> **WORK ITEM**: Below are some records; return all of them exactly as they are.

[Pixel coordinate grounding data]
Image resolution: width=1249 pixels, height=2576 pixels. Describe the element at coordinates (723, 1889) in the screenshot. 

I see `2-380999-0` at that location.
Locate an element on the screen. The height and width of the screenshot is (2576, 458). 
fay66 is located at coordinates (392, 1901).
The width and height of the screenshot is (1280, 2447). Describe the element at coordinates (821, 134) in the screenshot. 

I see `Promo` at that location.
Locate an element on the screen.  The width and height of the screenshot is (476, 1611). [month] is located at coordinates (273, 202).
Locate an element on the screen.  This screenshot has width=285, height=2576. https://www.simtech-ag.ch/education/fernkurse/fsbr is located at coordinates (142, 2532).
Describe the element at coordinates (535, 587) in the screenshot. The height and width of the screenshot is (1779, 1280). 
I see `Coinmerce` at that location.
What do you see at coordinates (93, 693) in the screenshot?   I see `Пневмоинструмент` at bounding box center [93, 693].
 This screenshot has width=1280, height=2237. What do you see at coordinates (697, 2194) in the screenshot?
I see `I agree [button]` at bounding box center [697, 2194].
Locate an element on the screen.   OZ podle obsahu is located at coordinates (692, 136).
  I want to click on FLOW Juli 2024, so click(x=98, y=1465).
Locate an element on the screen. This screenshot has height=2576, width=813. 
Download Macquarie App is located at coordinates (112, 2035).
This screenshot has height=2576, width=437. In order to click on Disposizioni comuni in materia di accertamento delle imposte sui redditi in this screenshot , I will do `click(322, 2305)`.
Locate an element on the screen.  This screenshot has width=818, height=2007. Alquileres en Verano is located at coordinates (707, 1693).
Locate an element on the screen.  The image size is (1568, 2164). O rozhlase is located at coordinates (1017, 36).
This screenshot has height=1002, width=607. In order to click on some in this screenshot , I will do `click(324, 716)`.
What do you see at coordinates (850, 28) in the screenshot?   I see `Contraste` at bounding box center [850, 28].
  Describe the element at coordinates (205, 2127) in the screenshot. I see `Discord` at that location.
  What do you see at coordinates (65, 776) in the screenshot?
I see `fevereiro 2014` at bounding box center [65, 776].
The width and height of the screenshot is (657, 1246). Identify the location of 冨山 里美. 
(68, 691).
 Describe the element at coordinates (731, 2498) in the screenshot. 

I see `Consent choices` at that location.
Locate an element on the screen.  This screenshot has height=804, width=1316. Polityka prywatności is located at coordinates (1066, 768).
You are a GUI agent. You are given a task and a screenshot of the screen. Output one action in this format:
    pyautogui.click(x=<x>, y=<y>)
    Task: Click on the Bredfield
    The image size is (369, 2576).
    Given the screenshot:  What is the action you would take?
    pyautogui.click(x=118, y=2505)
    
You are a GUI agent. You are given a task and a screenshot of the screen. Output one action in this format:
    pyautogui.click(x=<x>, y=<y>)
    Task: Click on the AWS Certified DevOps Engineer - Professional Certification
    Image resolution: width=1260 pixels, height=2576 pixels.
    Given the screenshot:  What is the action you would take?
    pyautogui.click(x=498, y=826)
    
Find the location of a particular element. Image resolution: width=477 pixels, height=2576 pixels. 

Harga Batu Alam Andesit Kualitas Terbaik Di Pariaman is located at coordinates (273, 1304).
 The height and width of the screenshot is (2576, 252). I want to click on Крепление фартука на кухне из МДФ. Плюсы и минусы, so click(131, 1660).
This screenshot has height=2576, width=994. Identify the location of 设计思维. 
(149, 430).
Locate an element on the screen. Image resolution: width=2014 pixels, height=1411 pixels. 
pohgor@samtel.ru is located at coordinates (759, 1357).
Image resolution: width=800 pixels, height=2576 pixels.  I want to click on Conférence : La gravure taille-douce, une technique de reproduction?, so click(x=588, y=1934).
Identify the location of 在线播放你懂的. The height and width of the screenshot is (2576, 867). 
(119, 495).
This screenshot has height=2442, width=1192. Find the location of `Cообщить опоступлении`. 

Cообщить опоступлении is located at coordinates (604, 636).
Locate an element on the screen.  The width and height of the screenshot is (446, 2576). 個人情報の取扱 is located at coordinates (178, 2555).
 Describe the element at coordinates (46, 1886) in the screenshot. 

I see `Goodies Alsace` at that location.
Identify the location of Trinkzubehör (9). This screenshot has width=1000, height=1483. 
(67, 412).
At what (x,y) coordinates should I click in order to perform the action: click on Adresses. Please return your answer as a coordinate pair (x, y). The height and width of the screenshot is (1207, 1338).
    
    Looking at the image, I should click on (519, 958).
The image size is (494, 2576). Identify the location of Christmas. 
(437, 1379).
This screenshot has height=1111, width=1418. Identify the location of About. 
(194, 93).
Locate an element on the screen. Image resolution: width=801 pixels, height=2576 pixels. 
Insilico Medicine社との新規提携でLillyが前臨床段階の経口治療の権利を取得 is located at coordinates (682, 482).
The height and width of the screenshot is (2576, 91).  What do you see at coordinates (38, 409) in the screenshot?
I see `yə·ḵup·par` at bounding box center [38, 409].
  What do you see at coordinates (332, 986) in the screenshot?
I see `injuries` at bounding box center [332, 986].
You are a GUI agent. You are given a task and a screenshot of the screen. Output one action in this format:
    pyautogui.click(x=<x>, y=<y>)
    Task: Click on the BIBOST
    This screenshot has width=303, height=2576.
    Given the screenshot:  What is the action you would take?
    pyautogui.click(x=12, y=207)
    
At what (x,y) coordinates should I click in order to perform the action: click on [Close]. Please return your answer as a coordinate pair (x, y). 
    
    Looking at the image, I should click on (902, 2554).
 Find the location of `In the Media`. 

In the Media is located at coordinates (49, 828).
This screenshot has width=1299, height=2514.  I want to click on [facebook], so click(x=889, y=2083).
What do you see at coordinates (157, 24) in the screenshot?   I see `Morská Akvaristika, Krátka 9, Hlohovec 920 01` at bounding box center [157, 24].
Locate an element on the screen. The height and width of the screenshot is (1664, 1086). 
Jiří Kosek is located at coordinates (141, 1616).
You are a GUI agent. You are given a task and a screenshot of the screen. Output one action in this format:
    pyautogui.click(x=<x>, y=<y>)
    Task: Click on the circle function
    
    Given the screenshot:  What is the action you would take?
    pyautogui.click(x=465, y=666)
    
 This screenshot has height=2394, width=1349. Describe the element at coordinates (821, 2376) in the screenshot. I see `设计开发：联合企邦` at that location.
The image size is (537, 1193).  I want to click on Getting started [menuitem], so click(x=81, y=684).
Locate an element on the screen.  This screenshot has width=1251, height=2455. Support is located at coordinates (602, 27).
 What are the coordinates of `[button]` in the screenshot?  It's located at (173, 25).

> **EXPECTED ANSWER**:
Image resolution: width=1249 pixels, height=2576 pixels. Describe the element at coordinates (723, 1889) in the screenshot. 

I see `2-380999-0` at that location.
Locate an element on the screen. The height and width of the screenshot is (2576, 458). 
fay66 is located at coordinates (392, 1901).
The width and height of the screenshot is (1280, 2447). Describe the element at coordinates (821, 134) in the screenshot. 

I see `Promo` at that location.
Locate an element on the screen.  The width and height of the screenshot is (476, 1611). [month] is located at coordinates (273, 202).
Locate an element on the screen.  This screenshot has width=285, height=2576. https://www.simtech-ag.ch/education/fernkurse/fsbr is located at coordinates (142, 2532).
Describe the element at coordinates (535, 587) in the screenshot. The height and width of the screenshot is (1779, 1280). 
I see `Coinmerce` at that location.
What do you see at coordinates (93, 693) in the screenshot?   I see `Пневмоинструмент` at bounding box center [93, 693].
 This screenshot has width=1280, height=2237. What do you see at coordinates (697, 2194) in the screenshot?
I see `I agree [button]` at bounding box center [697, 2194].
Locate an element on the screen.   OZ podle obsahu is located at coordinates (692, 136).
  I want to click on FLOW Juli 2024, so click(x=98, y=1465).
Locate an element on the screen. This screenshot has height=2576, width=813. 
Download Macquarie App is located at coordinates (112, 2035).
This screenshot has height=2576, width=437. In order to click on Disposizioni comuni in materia di accertamento delle imposte sui redditi in this screenshot , I will do `click(322, 2305)`.
Locate an element on the screen.  This screenshot has width=818, height=2007. Alquileres en Verano is located at coordinates (707, 1693).
Locate an element on the screen.  The image size is (1568, 2164). O rozhlase is located at coordinates (1017, 36).
This screenshot has height=1002, width=607. In order to click on some in this screenshot , I will do `click(324, 716)`.
What do you see at coordinates (850, 28) in the screenshot?   I see `Contraste` at bounding box center [850, 28].
  Describe the element at coordinates (205, 2127) in the screenshot. I see `Discord` at that location.
  What do you see at coordinates (65, 776) in the screenshot?
I see `fevereiro 2014` at bounding box center [65, 776].
The width and height of the screenshot is (657, 1246). Identify the location of 冨山 里美. 
(68, 691).
 Describe the element at coordinates (731, 2498) in the screenshot. 

I see `Consent choices` at that location.
Locate an element on the screen.  This screenshot has height=804, width=1316. Polityka prywatności is located at coordinates (1066, 768).
You are a GUI agent. You are given a task and a screenshot of the screen. Output one action in this format:
    pyautogui.click(x=<x>, y=<y>)
    Task: Click on the Bredfield
    The image size is (369, 2576).
    Given the screenshot:  What is the action you would take?
    pyautogui.click(x=118, y=2505)
    
You are a GUI agent. You are given a task and a screenshot of the screen. Output one action in this format:
    pyautogui.click(x=<x>, y=<y>)
    Task: Click on the AWS Certified DevOps Engineer - Professional Certification
    Image resolution: width=1260 pixels, height=2576 pixels.
    Given the screenshot:  What is the action you would take?
    pyautogui.click(x=498, y=826)
    
Find the location of a particular element. Image resolution: width=477 pixels, height=2576 pixels. 

Harga Batu Alam Andesit Kualitas Terbaik Di Pariaman is located at coordinates (273, 1304).
 The height and width of the screenshot is (2576, 252). I want to click on Крепление фартука на кухне из МДФ. Плюсы и минусы, so click(131, 1660).
This screenshot has height=2576, width=994. Identify the location of 设计思维. 
(149, 430).
Locate an element on the screen. Image resolution: width=2014 pixels, height=1411 pixels. 
pohgor@samtel.ru is located at coordinates (759, 1357).
Image resolution: width=800 pixels, height=2576 pixels.  I want to click on Conférence : La gravure taille-douce, une technique de reproduction?, so click(x=588, y=1934).
Identify the location of 在线播放你懂的. The height and width of the screenshot is (2576, 867). 
(119, 495).
This screenshot has height=2442, width=1192. Find the location of `Cообщить опоступлении`. 

Cообщить опоступлении is located at coordinates (604, 636).
Locate an element on the screen.  The width and height of the screenshot is (446, 2576). 個人情報の取扱 is located at coordinates (178, 2555).
 Describe the element at coordinates (46, 1886) in the screenshot. 

I see `Goodies Alsace` at that location.
Identify the location of Trinkzubehör (9). This screenshot has width=1000, height=1483. 
(67, 412).
At what (x,y) coordinates should I click in order to perform the action: click on Adresses. Please return your answer as a coordinate pair (x, y). The height and width of the screenshot is (1207, 1338).
    
    Looking at the image, I should click on (519, 958).
The image size is (494, 2576). Identify the location of Christmas. 
(437, 1379).
This screenshot has height=1111, width=1418. Identify the location of About. 
(194, 93).
Locate an element on the screen. Image resolution: width=801 pixels, height=2576 pixels. 
Insilico Medicine社との新規提携でLillyが前臨床段階の経口治療の権利を取得 is located at coordinates (682, 482).
The height and width of the screenshot is (2576, 91).  What do you see at coordinates (38, 409) in the screenshot?
I see `yə·ḵup·par` at bounding box center [38, 409].
  What do you see at coordinates (332, 986) in the screenshot?
I see `injuries` at bounding box center [332, 986].
You are a GUI agent. You are given a task and a screenshot of the screen. Output one action in this format:
    pyautogui.click(x=<x>, y=<y>)
    Task: Click on the BIBOST
    This screenshot has width=303, height=2576.
    Given the screenshot:  What is the action you would take?
    pyautogui.click(x=12, y=207)
    
At what (x,y) coordinates should I click in order to perform the action: click on [Close]. Please return your answer as a coordinate pair (x, y). 
    
    Looking at the image, I should click on (902, 2554).
 Find the location of `In the Media`. 

In the Media is located at coordinates (49, 828).
This screenshot has width=1299, height=2514.  I want to click on [facebook], so click(x=889, y=2083).
What do you see at coordinates (157, 24) in the screenshot?   I see `Morská Akvaristika, Krátka 9, Hlohovec 920 01` at bounding box center [157, 24].
Locate an element on the screen. The height and width of the screenshot is (1664, 1086). 
Jiří Kosek is located at coordinates (141, 1616).
You are a GUI agent. You are given a task and a screenshot of the screen. Output one action in this format:
    pyautogui.click(x=<x>, y=<y>)
    Task: Click on the circle function
    
    Given the screenshot:  What is the action you would take?
    pyautogui.click(x=465, y=666)
    
 This screenshot has height=2394, width=1349. Describe the element at coordinates (821, 2376) in the screenshot. I see `设计开发：联合企邦` at that location.
The image size is (537, 1193).  I want to click on Getting started [menuitem], so click(x=81, y=684).
Locate an element on the screen.  This screenshot has width=1251, height=2455. Support is located at coordinates (602, 27).
 What are the coordinates of `[button]` in the screenshot?  It's located at (173, 25).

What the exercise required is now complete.